Go through the entries below and copy each line containing the word "with".
───── THE DATA
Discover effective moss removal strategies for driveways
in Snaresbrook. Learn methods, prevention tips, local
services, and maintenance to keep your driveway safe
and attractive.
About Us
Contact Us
──────────
───── THE DATA
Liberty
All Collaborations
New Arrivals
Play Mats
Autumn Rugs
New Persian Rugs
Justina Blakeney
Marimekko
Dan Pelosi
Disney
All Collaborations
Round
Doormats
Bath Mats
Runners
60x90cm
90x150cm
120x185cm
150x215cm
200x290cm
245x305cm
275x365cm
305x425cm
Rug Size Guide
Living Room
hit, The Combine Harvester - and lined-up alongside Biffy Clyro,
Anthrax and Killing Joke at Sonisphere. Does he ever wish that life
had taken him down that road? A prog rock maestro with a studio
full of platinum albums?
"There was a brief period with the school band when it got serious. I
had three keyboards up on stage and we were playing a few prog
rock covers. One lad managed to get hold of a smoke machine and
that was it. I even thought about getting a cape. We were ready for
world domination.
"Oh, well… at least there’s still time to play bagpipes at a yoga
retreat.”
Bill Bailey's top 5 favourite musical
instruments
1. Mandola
──────────
───── THE DATA
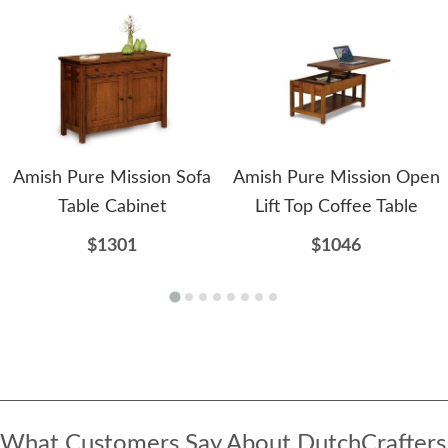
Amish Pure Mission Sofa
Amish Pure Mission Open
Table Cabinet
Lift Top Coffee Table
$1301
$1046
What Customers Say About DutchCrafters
──────────
== REPLY TO THE EXERCISE ==
had taken him down that road? A prog rock maestro with a studio
"There was a brief period with the school band when it got serious. I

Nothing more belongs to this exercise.